The Physician and Hospice/Palliative Care

The most important factor the physician brings to the clinical encounter is our presence. Presence is the act of being fully engaged – attentive, receptive and responsive – to the patient, family member, caregiver, staff member who is ‘in front’ of you right now.

Our attitude is absolutely fundamental…We bring an attitude of humility, openness and wonder to the process. We are present. We listen. We do not have all the answers.

Humility – Listen to our patients. Listen to our families and caregivers.
Listen to our nurses, social workers, chaplains, health care aids and volunteers. Do what they tell us.

Openness – We cannot control death. Death is a natural process that we shepherd. We set the table for a good death.

Wonder – We work in wonder before a Mystery much greater than we. In humility, openness, and wonder we set the table for a good death, lead the team, and provide our patients, families, caregivers and staff with the resources and tools they need.

Harry Hynes Memorial Hospice

Mission – The mission of Harry Hynes Memorial Hospice is to enable people to live with dignity and hope while coping with loss and terminal illness.

Philosophy of Care – Harry Hynes Memorial Hospice exists in the hope and belief that through appropriate and competent care, patients can approach the end of their lives with dignity and comfort in the midst of a caring community sensitive to their needs.

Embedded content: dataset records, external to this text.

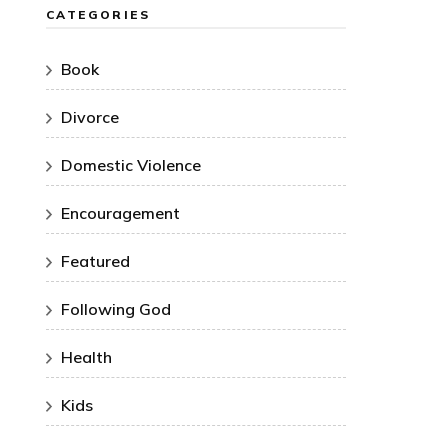
CATEGORIES
Book
Divorce
Domestic Violence
Encouragement
Featured
Following God
Health
Kids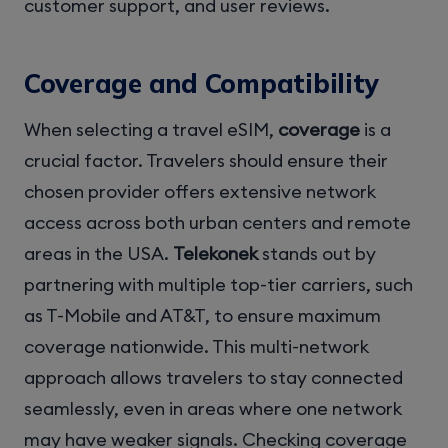
customer support, and user reviews.
Coverage and Compatibility
When selecting a travel eSIM,
coverage
is a
crucial factor. Travelers should ensure their
chosen provider offers extensive network
access across both urban centers and remote
areas in the USA.
Telekonek
stands out by
partnering with multiple top-tier carriers, such
as T-Mobile and AT&T, to ensure maximum
coverage nationwide. This multi-network
approach allows travelers to stay connected
seamlessly, even in areas where one network
may have weaker signals. Checking coverage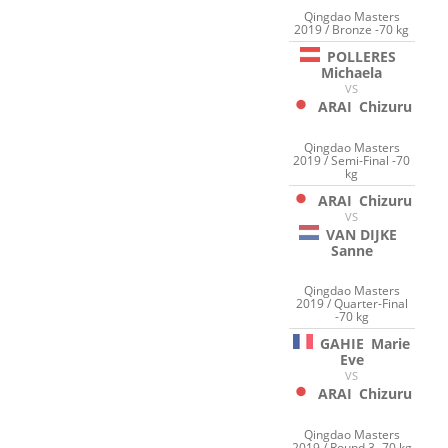
Qingdao Masters
2019 / Bronze -70 kg
POLLERES
Michaela
VS
ARAI
Chizuru
Qingdao Masters
2019 / Semi-Final -70
kg
ARAI
Chizuru
VS
VAN DIJKE
Sanne
Qingdao Masters
2019 / Quarter-Final
-70 kg
GAHIE
Marie
Eve
VS
ARAI
Chizuru
Qingdao Masters
2019 / Round 3 -70 kg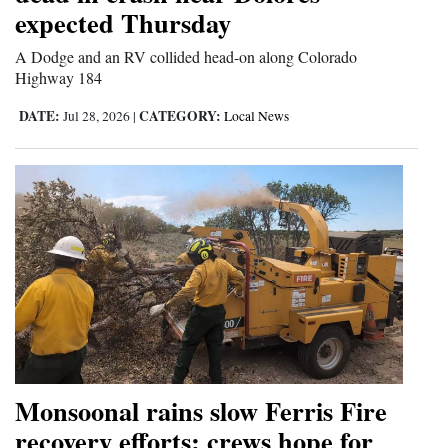
expected Thursday
Opinion Columns
A Dodge and an RV collided head-on along Colorado
Letters to the Editor
Highway 184
Editorial Cartoons
DATE:
CATEGORY:
Jul 28, 2026
|
Local News
Events
Columns
Videos
Galleries
Community
Calendar
Comics
Monsoonal rains slow Ferris Fire
recovery efforts; crews hope for
Puzzles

Touchstones – Safe and Comfortable Dying, Self Determined Life Closure, Effective Grieving

Hope – certainty in the future based on something present now.

Dignity – the esteem and honor human beings deserve simply because they are human.
– we continue to heal by reminding the sick and dying of their essential meaning now.

Theme – set the table for a good death.

Core values – presence, competence, compassion, community, communication, dignity, generosity of spirit, stewards

Presence – the art/act/event of being fully engaged, attentive, receptive and responsive to the patient, family member, caregiver, staff member who is ‘in front’ of you right now.

8 Domains of Hospice & Palliative Care

Structure and Processes of Care – interdisciplinary team assessment based on patient/family goals of care; hospice level of care (inpatient unit, home); d/c planning

Physical Aspects of Care – pain, dyspnea, n/v, fatigue, constipation, other; performance status; medical diagnoses; medications (add/wean/titrate)

Psych Aspects of Care – anxiety, depression, delirium, cognitive impairment; stress, anticipatory grief, coping strategies; pharm/non-pharm rx; pt/fam grief/bereavement;

Social Aspects of Care – family/friend communication/interaction/support; caregiver crisis

Spiritual Aspects of Care – spiritual/religious/existential; hopes/fears; forgiveness;

Cultural Aspects of Care – language, ritual, dietary, other.

Care of the Imminently Dying – presence; recognition and communication to pt/fam; education/normalization; prognosis (eg hours to days; very few days; etc)

Ethical & Legal Aspects of Care – decision maker; adv dir; and/dnr; manh; abx.

These serve as an excellent framework for an approach to the patient/family, documentation, and other communication.